In August 2025, DuRousseau and other American and Israeli social media influencers including Brooke Goldstein and Marwan Jaber went on a paid trip to Israel sponsored by the diaspora affairs ministry to film and share content from the distribution sites. According to Haaretz, the aim of the campaign was "part of the fight against Hamas’ campaign to discredit (Israel)". DuRousseau wrote on Twitter, stating, "There is enough food at this aid base to feed every person in Gaza for at least a week, but the UN, Hamas, etc refuse to distribute the food efficiently. Instead, it sits here to spoil and be stolen. How's that Israel's fault?"

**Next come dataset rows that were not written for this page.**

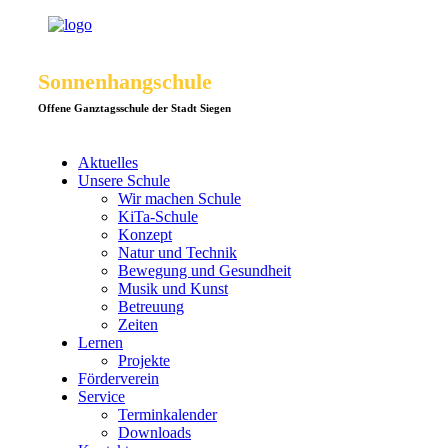
Sonnenhangschule
Offene Ganztagsschule der Stadt Siegen
Aktuelles
Unsere Schule
Wir machen Schule
KiTa-Schule
Konzept
Natur und Technik
Bewegung und Gesundheit
Musik und Kunst
Betreuung
Zeiten
Lernen
Projekte
Förderverein
Service
Terminkalender
Downloads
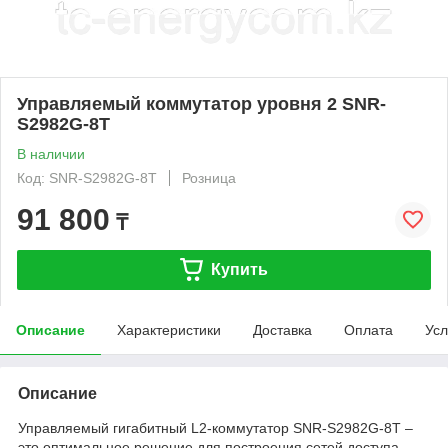
Управляемый коммутатор уровня 2 SNR-
S2982G-8T
В наличии
Код: SNR-S2982G-8T
Розница
91 800
₸
Купить
Описание
Характеристики
Доставка
Оплата
Усл
Описание
Управляемый гигабитный L2-коммутатор SNR-S2982G-8T –
это оптимальное решение для построения сетей доступа.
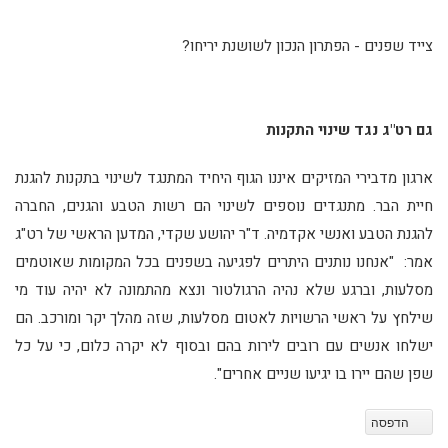
צייד שפנים - הפתרון הנכון לשושנת יריחו?
גם רט"ג נגד שינוי התקנות
ארגון מדבירי המזיקים איננו הגוף היחיד המתנגד לשינוי בתקנות להגנת
חיית הבר. מתנגדים נוספים לשינוי הם רשות הטבע והגנים, החברה
להגנת הטבע ואנשי אקדמיה. ד"ר יהושע שקדי, המדען הראשי של רט"ג
אמר: "אנחנו נותנים היתרים לפגיעה בשפנים בכל המקומות שאוטמים
מסלעות, וברגע שלא נהיה הרגולטור ונצא מהתמונה לא יהיה עוד מי
שילחץ על ראשי הרשויות לאטום מסלעות, שזה מהלך יקר ומורכב. הם
ישלחו אנשים עם רובים לירות בהם ובסוף לא יקרה כלום, כי על כל
שפן שהם יירו בו יגיעו שניים אחרים".
הדפסה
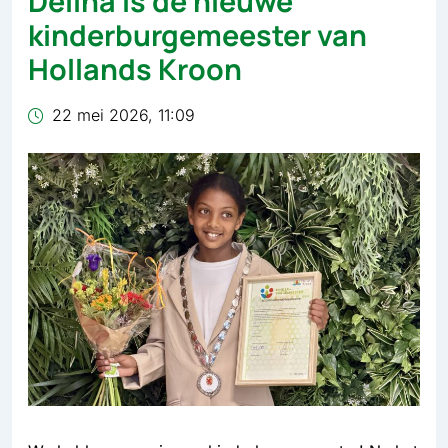
Delina is de nieuwe
kinderburgemeester van
Hollands Kroon
22 mei 2026, 11:09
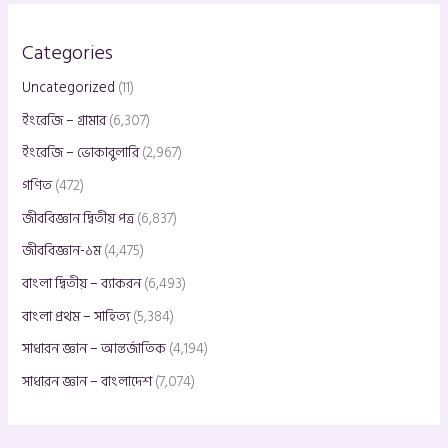
Categories
Uncategorized
(11)
ইংরেজি – গ্রামার
(6,307)
ইংরেজি – ভোকাবুলারি
(2,967)
গণিত
(472)
জীববিজ্ঞান দ্বিতীয় পত্র
(6,837)
জীববিজ্ঞান-১ম
(4,475)
বাংলা দ্বিতীয় – ব্যাকরন
(6,493)
বাংলা প্রথম – সাহিত্য
(5,384)
সাধারন জ্ঞান – আন্তর্জাতিক
(4,194)
সাধারন জ্ঞান – বাংলাদেশ
(7,074)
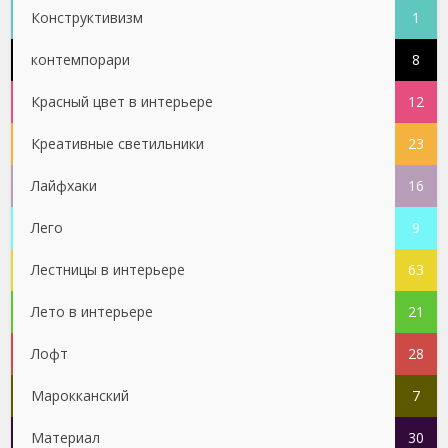
Конструктивизм
1
контемпорари
8
Красный цвет в интерьере
12
Креативные светильники
23
Лайфхаки
16
Лего
9
Лестницы в интерьере
63
Лето в интерьере
21
Лофт
28
Марокканский
7
Материал
30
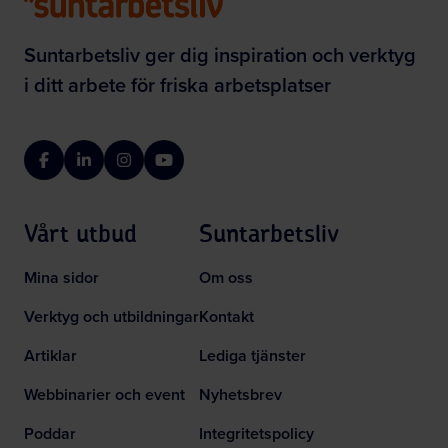
Suntarbetsliv ger dig inspiration och verktyg
i ditt arbete för friska arbetsplatser
Facebook
LinkedIn
Instagram
YouTube
Vårt utbud
Suntarbetsliv
Mina sidor
Om oss
Verktyg och utbildningar
Kontakt
Artiklar
Lediga tjänster
Webbinarier och event
Nyhetsbrev
Poddar
Integritetspolicy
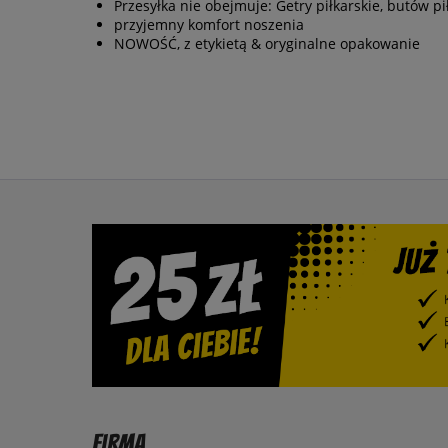
Przesyłka nie obejmuje: Getry piłkarskie, butów pi
przyjemny komfort noszenia
NOWOŚĆ, z etykietą & oryginalne opakowanie
Firma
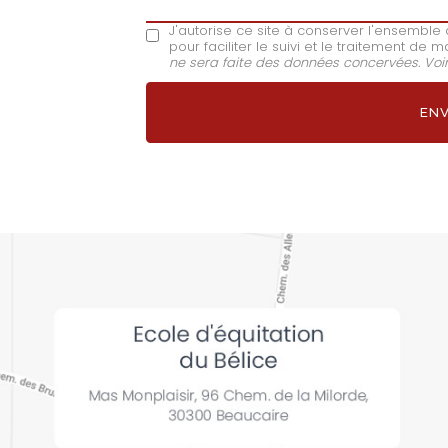
J'autorise ce site à conserver l'ensembl
pour faciliter le suivi et le traitement d
ne sera faite des données concervées. Voi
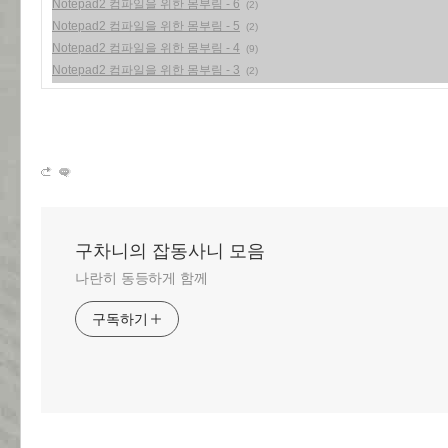
Notepad2 컴파일을 위한 몸부림 - 6
(2)
Notepad2 컴파일을 위한 몸부림 - 5
(2)
Notepad2 컴파일을 위한 몸부림 - 4
(9)
Notepad2 컴파일을 위한 몸부림 - 3
(2)
구차니의 잡동사니 모음
나란히 동등하게 함께
구독하기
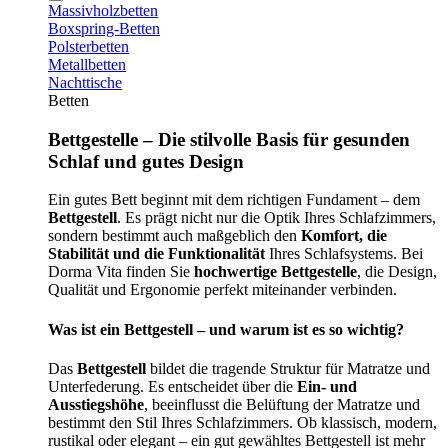
Massivholzbetten
Boxspring-Betten
Polsterbetten
Metallbetten
Nachttische
Betten
Bettgestelle – Die stilvolle Basis für gesunden
Schlaf und gutes Design
Ein gutes Bett beginnt mit dem richtigen Fundament – dem
Bettgestell
. Es prägt nicht nur die Optik Ihres Schlafzimmers,
sondern bestimmt auch maßgeblich den
Komfort, die
Stabilität und die Funktionalität
Ihres Schlafsystems. Bei
Dorma Vita finden Sie
hochwertige Bettgestelle
, die Design,
Qualität und Ergonomie perfekt miteinander verbinden.
Was ist ein Bettgestell – und warum ist es so wichtig?
Das
Bettgestell
bildet die tragende Struktur für Matratze und
Unterfederung. Es entscheidet über die
Ein- und
Ausstiegshöhe
, beeinflusst die Belüftung der Matratze und
bestimmt den Stil Ihres Schlafzimmers. Ob klassisch, modern,
rustikal oder elegant – ein gut gewähltes Bettgestell ist mehr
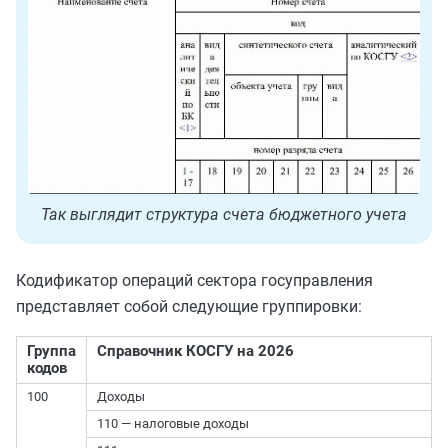
Так выглядит структура счета бюджетного учета
Кодификатор операций сектора госуправления
представляет собой следующие группировки:
Группа
Справочник КОСГУ на 2026
кодов
100
Доходы
110 — налоговые доходы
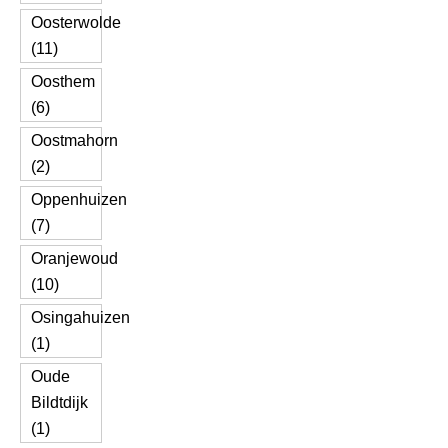
Oosterwolde
(11)
Oosthem
(6)
Oostmahorn
(2)
Oppenhuizen
(7)
Oranjewoud
(10)
Osingahuizen
(1)
Oude
Bildtdijk
(1)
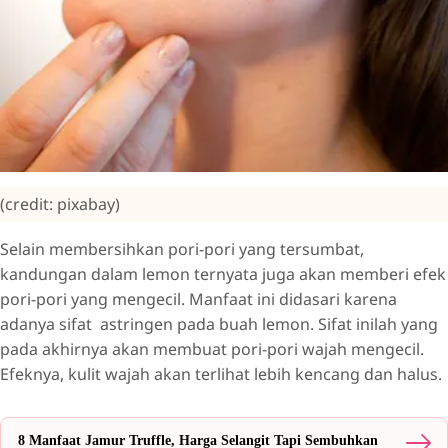
(credit: pixabay)
Selain membersihkan pori-pori yang tersumbat,
kandungan dalam lemon ternyata juga akan memberi efek
pori-pori yang mengecil. Manfaat ini didasari karena
adanya sifat astringen pada buah lemon. Sifat inilah yang
pada akhirnya akan membuat pori-pori wajah mengecil.
Efeknya, kulit wajah akan terlihat lebih kencang dan halus.
8 Manfaat Jamur Truffle, Harga Selangit Tapi Sembuhkan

DuRousseau called Beyoncé's fans "domestic terrorists" and described Vice President Kamala Harris as "desperate" during her 2024 presidential campaign. He said he was still a Beyoncé fan, but believed the star should avoid commenting on politics.

After wearing a shirt that said "Make Gaza Jewish again", he said he was not calling for "harm, exile, or hatred for anyone in Gaza", but rather for dismantling the "terrorist regime" in Gaza.

In 2025, DuRousseau was included in The Hollywood Reporters "Creator A-List: The 50 Hottest Influencers on the Planet."